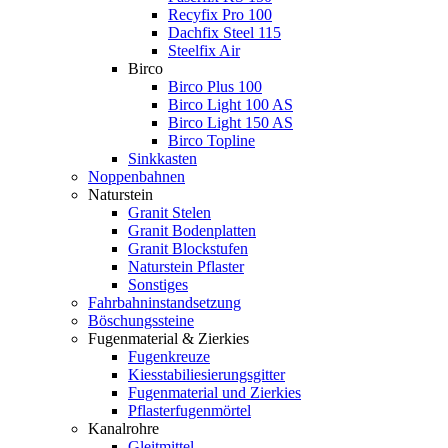
Recyfix Pro 100
Dachfix Steel 115
Steelfix Air
Birco
Birco Plus 100
Birco Light 100 AS
Birco Light 150 AS
Birco Topline
Sinkkasten
Noppenbahnen
Naturstein
Granit Stelen
Granit Bodenplatten
Granit Blockstufen
Naturstein Pflaster
Sonstiges
Fahrbahninstandsetzung
Böschungssteine
Fugenmaterial & Zierkies
Fugenkreuze
Kiesstabiliesierungsgitter
Fugenmaterial und Zierkies
Pflasterfugenmörtel
Kanalrohre
Gleitmittel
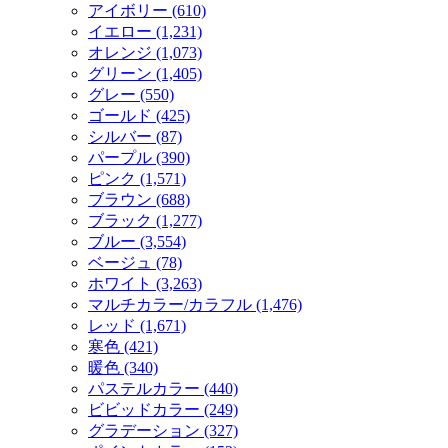
アイボリー (610)
イエロー (1,231)
オレンジ (1,073)
グリーン (1,405)
グレー (550)
ゴールド (425)
シルバー (87)
パープル (390)
ピンク (1,571)
ブラウン (688)
ブラック (1,277)
ブルー (3,554)
ベージュ (78)
ホワイト (3,263)
マルチカラー/カラフル (1,476)
レッド (1,671)
寒色 (421)
暖色 (340)
パステルカラー (440)
ビビッドカラー (249)
グラデーション (327)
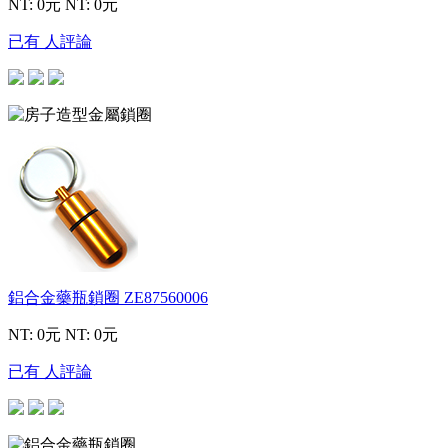
NT: 0元
NT: 0元
已有 人評論
鋁合金藥瓶鎖圈
ZE87560006
NT: 0元
NT: 0元
已有 人評論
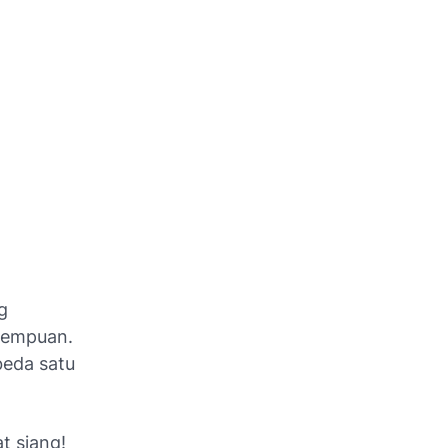
g
erempuan.
beda satu
t siang!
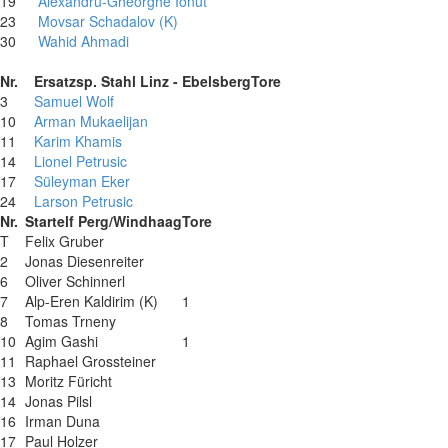
19
Alexandru-Gheorghe Ionut
23
Movsar Schadalov (K)
30
Wahid Ahmadi
Nr.
Ersatzsp. Stahl Linz - Ebelsberg
Tore
3
Samuel Wolf
10
Arman Mukaelijan
11
Karim Khamis
14
Lionel Petrusic
17
Süleyman Eker
24
Larson Petrusic
Nr.
Startelf Perg/Windhaag
Tore
T
Felix Gruber
2
Jonas Diesenreiter
6
Oliver Schinnerl
7
Alp-Eren Kaldirim (K)
1
8
Tomas Trneny
10
Agim Gashi
1
11
Raphael Grossteiner
13
Moritz Füricht
14
Jonas Pilsl
16
Irman Duna
17
Paul Holzer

+ + +

§ **EXERCISE**
Across the data, find each line that has "Light" in it and copy that line.

§ **OUTPUT OF THE TASK**
Birco Light 100 AS
Birco Light 150 AS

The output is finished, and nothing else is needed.